──────── EXCERPTED DATA ────────

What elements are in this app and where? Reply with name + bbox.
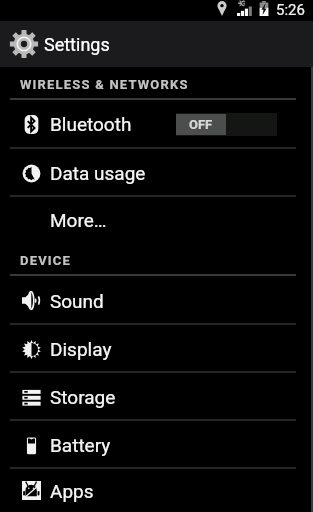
staticText: More…	[50, 209, 107, 231]
staticText: Apps	[50, 480, 94, 502]
staticText: OFF	[189, 117, 213, 132]
button[interactable]: Storage	[0, 373, 313, 421]
staticText: Display	[50, 338, 112, 360]
button[interactable]: Battery	[0, 421, 313, 469]
staticText: Sound	[50, 290, 104, 312]
button[interactable]: Data usage	[0, 149, 313, 197]
button[interactable]: Bluetooth	[0, 99, 313, 149]
staticText: WIRELESS & NETWORKS	[20, 77, 189, 92]
button[interactable]: Settings	[0, 21, 313, 67]
staticText: Bluetooth	[50, 113, 132, 135]
staticText: Storage	[50, 386, 116, 408]
button[interactable]: Display	[0, 325, 313, 373]
button[interactable]: More…	[0, 197, 313, 243]
staticText: DEVICE	[20, 253, 72, 268]
staticText: 5:26	[276, 1, 305, 19]
button[interactable]: Sound	[0, 276, 313, 325]
button[interactable]: Bluetooth toggle, off	[176, 113, 277, 136]
staticText: Settings	[44, 34, 110, 55]
staticText: Data usage	[50, 162, 146, 184]
staticText: Battery	[50, 434, 111, 456]
button[interactable]: Apps	[0, 469, 313, 512]
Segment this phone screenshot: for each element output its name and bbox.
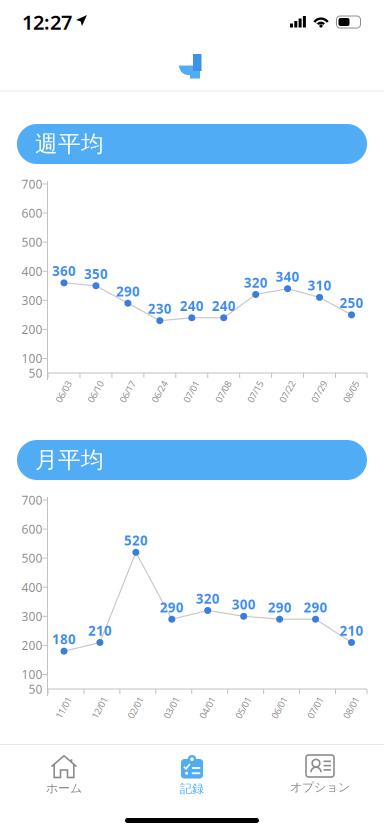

────────

- **TASK GOAL**: Tally the lines of the material above that include the string "Sound", then give the number with no other text.

- **TASK OUTPUT**: 2